Given information =

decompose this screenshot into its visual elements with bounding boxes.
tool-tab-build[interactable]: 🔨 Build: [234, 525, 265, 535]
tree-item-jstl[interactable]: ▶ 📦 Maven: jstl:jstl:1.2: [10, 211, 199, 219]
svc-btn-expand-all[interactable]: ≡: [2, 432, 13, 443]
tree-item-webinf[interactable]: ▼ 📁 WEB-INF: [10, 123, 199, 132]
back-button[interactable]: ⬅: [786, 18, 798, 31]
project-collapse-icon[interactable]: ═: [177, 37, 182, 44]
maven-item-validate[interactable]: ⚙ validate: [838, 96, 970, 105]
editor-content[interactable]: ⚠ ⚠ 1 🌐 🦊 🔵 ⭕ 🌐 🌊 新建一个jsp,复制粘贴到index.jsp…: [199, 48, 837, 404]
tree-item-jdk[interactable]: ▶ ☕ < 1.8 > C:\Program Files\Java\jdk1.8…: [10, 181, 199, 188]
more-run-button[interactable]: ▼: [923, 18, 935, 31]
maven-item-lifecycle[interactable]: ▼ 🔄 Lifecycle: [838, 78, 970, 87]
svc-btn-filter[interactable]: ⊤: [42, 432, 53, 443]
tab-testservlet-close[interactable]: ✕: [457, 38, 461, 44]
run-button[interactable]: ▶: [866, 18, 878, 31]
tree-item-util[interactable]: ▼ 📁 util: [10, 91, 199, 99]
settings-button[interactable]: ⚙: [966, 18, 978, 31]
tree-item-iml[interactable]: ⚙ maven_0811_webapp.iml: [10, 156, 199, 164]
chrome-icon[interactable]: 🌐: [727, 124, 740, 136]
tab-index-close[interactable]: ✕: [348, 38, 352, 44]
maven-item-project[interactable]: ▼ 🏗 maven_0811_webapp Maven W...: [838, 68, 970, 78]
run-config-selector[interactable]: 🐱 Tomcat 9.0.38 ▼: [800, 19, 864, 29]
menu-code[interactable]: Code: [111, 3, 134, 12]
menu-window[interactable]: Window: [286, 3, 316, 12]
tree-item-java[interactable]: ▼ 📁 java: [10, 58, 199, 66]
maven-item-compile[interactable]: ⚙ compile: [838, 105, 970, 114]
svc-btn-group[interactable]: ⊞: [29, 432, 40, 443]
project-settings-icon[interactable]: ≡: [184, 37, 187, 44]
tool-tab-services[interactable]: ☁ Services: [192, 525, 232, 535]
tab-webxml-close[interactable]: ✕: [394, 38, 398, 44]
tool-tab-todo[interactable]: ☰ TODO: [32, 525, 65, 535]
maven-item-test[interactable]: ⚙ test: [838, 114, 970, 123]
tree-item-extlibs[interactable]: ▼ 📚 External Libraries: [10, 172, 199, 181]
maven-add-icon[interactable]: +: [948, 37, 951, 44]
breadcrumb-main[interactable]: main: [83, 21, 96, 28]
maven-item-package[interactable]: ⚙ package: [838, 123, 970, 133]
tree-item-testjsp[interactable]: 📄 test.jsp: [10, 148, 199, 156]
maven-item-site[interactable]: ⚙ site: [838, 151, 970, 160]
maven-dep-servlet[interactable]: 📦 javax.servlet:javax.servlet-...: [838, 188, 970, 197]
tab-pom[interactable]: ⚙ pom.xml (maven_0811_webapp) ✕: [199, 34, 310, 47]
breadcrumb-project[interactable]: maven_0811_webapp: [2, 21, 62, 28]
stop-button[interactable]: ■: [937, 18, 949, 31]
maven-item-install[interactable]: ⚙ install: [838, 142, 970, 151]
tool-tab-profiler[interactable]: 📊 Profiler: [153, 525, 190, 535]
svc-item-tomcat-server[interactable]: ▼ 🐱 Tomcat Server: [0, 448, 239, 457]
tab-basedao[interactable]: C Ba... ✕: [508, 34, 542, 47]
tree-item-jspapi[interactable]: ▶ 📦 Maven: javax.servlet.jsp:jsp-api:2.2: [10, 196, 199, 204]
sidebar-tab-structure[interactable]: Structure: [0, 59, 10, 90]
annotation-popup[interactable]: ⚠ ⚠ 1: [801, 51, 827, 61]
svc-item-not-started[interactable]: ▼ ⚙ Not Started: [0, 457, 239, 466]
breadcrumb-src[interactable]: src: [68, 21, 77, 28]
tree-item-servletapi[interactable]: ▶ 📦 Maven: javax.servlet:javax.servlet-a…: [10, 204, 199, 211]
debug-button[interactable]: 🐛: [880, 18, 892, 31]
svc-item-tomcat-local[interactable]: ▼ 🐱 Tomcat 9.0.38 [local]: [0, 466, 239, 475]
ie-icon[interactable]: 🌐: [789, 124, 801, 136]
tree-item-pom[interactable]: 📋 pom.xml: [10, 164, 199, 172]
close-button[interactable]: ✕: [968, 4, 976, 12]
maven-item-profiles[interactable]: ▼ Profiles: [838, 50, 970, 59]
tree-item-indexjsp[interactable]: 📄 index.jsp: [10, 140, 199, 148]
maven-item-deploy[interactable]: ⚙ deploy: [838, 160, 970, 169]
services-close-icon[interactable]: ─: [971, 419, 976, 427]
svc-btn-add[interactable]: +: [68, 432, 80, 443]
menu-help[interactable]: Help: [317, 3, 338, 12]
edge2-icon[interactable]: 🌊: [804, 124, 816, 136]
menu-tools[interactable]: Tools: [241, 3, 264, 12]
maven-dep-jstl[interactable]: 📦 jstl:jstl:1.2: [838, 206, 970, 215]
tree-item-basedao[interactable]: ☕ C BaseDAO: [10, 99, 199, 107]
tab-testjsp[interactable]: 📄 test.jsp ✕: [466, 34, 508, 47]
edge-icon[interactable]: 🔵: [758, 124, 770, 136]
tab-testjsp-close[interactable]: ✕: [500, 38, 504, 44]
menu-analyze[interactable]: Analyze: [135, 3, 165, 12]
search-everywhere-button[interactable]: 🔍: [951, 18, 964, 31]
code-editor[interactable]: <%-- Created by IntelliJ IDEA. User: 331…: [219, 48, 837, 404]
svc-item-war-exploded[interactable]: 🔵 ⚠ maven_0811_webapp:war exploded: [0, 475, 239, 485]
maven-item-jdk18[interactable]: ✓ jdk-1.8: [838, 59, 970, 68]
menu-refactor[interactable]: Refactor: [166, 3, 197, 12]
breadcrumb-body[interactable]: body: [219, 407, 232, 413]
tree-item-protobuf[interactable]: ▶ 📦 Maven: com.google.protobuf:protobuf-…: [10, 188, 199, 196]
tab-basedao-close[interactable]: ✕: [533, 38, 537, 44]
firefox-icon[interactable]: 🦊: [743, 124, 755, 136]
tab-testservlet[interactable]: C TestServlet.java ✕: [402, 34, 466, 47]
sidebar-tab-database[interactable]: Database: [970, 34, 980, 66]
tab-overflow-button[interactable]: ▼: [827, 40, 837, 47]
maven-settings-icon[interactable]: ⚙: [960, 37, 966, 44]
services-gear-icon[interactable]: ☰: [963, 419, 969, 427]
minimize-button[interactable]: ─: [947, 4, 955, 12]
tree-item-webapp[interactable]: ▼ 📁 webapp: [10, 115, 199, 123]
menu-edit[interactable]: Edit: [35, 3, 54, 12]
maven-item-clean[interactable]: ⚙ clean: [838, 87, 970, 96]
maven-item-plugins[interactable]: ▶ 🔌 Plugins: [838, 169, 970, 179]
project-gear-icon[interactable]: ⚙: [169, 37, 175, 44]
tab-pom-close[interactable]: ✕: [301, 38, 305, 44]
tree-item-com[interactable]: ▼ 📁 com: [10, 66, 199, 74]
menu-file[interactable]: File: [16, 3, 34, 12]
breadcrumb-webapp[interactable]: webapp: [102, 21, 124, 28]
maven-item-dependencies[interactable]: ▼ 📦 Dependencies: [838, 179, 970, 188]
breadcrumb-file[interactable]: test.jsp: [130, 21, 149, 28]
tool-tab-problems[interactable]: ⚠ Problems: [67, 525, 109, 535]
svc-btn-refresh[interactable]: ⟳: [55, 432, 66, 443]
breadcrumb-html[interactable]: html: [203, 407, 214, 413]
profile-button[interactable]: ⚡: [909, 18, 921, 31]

Prompt =
Your reply must consist solely of the number of lines in the data that contain the word "sidebar".

Solution for this problem =
2